Ford dice: Jarmusch è uno di quei registi potenzialmente radical del quale, incredibilmente, io e Cannibal pensiamo le stesse cose, dal mitico Ghost Dog al pallosissimo Solo gli amanti sopravvivono.
Quello che posso sperare, prima ancora che il mio rivale cominci davvero a mostrare di capire qualcosa di Cinema, è che questo Paterson possa rivelarsi davvero interessante.


Passengers
(dal 30 dicembre)

"Ti prego, Jennifer, non uscire con Ford, esci con me!" "Te lo puoi proprio scordare, Chris: e cancellami pure da tutte le tue foto su Instagram!"
Cannibal dice: Sono la coppia più cool del mondo e no, sorprendentemente non sto parlando di Cannibal Kid e James Ford. Mi riferisco a Jennifer Lawrence e Chris Pratt, i due fighissimi protagonisti di Passengers. Filmone a metà strada tra lo sci-fi e la romcom che potrebbe essere una porcata commerciale della peggior specie, oppure un interessante ibrido. Comunque da vedere, per il simpatico Chris Pratt, ma soprattutto per JLaw!
Ford dice: Jennifer Lawrence è Jennifer Lawrence. Chris Pratt mi sta simpatico. Julez non vede l'ora di vedere questo film. Direi che sono a cavallo per il mio titolo delle Feste.

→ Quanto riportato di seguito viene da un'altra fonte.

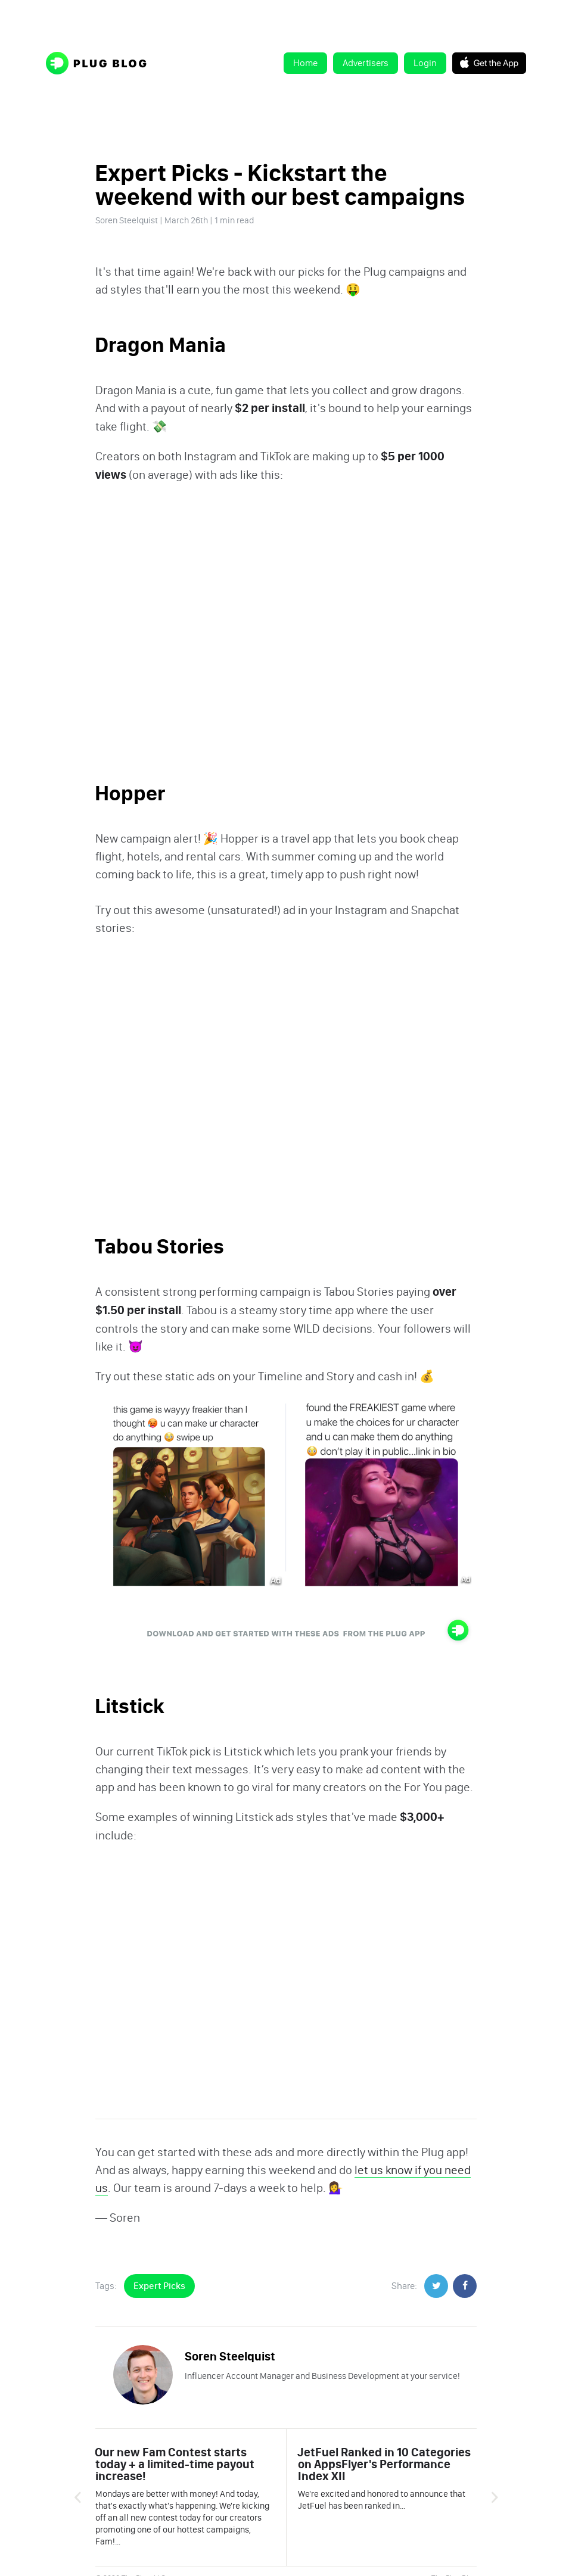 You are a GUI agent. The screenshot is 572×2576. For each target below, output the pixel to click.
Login (425, 62)
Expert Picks (159, 2285)
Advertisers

Il GGG – Il grande gigante gentile
(dal 30 dicembre)

"Cavoli, GGG, sei quasi vecchio quanto Ford!"
Cannibal dice: Una bambinata targata Steven Spielberg? Se fossimo negli anni '80, ai tempi del mitico E.T., ci sarebbe da andare al cinema con la BMX a vederlo di corsa. Adesso è invece meglio restarsene a casa, lontani da questo grande gigante gentile che sembra un alter ego di Mr. Ford, il gigante muscoloso e dal cuore tenero della blogosfera.
Ford dice: non ho mai amato il GGG, libro che ricordo fu imposto a mio fratello ai tempi delle elementari e mi sorbii per osmosi. Dunque non amo neppure l'idea di una sua buonista trasposizione cinematografica, che lascio volentieri al mio rivale in modo che possa alimentare il suo odio per lo Spielberg recente.


Mister Felicità
(dall'1 gennaio 2017)

"Cannibal ha apprezzato un mio film? L'ho sempre detto, che di Cinema non capisce un cazzo!"
Cannibal dice: Alessandro Siani non mi fa certo impazzire, però quando per caso ho visto Il principe abusivo non mi è sembrato nemmeno così terribile. Se, sempre per caso, mi capiterà di vedere pure questo nuovo Mister felicità, potrei non tirarmi indietro. Sempre meglio Mister Felicità di Mister Infelicità Ford, dopo tutto.
Ford dice: Siani mi pare la tipica macchietta all'italiana. E questo film la tipica merdina all'italiana. Salto con più piacere di quanto non avrei a stroncare qualche cult cannibale.